Touched by generosity
Before we hit Te Anau we were touched by the unprompted generosity of all those we met, who went out of their way to help us because we are a family. At a dusty roadside camp on the road to Riverton, Marion and Bill invited us and the children in to see their menagerie of animals and share a warming cup of coffee. They returned to see us later at our camp with hot fresh banana cake for our breakfast.
In Orepuki, the local publican opened his tavern especially early one morning to serve us drinks and chat to us about sheep shearing. Before we left he had stuffed two fresh flounder into our hands for the evening barby. And in Manapouri, Ruth and Donna at Fiordland Ecology Holidays sold us nothing and helped us loads, entertaining the kids with a frog that gave a riveting performance, running us around to get the kids’ injections and providing lots of useful information and advice about the area.
Beyond Te Anau things changed
Then, at some point as we made our way up the coast and towards Fjordland, we crossed an invisible line beyond which nothing is for free. By the time we reached Te Anau, we were less a family and more a family ticket, a small group package, a tailored itinerary, a tourist dollar waiting to be fleeced. In Invercargill, our homestay host virtually insisted we take his car to go out for the evening. In Te Anau we wanted to borrow a car seat for for our day trip to Milford but no-one from the local nursery, child centre, car hire firm or campsite would lend us one. Rent us one, yes, lend one, no way. In Te Anau, gateway to Milford Sound, tourist = dollar. But still they come, and so did we.

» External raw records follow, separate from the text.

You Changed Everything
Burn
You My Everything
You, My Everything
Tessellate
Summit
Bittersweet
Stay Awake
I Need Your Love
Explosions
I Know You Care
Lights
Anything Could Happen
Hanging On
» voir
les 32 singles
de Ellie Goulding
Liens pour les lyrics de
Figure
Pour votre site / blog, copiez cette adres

We just HAD to do Milford Sound
With years of experience of promotion, we suspected Milford might not be what it says on the box, but somehow the leaflets, hype and guidebooks all got to us and we felt we just HAD to do it. And the drive in is truly awesome, even in the torrential rain and snow that accompanied us. And once you get there, there is everything you need to blow your mind away; towering peaks, thick native forest clinging to sheer cliffs, fingers and arms of icy waters reaching deep inland, thundering waterfalls, endless wildnerness and natural beauty. Rudyard Kipling thought it was “an eighth wonder of the world” and it may well be.
Everything promised and dissappointingly more
It’s everything the brochures promise and more; more tourists than you’d ever expect in the wilderness; coaches grunting nose to nose in a giant coach, car and campervan park; a busy ferry terminal filled with international travellers, a shuttle bus to-ing and fro-ing between car park and ferry terminal to avoid excess contact with the natural environment; a tatty pub and lifeless cafe full of mournful faces; and an information centre offering lots of information but only about the times and prices of the next ferry. And everyone we spoke to back at Te Anau reported much the same experience, that Milford is a victim of its own hype and marketing success.
Still better than a day in the office
As you can see there was plenty to make us miserable in Milford. But it still beat a day in the office.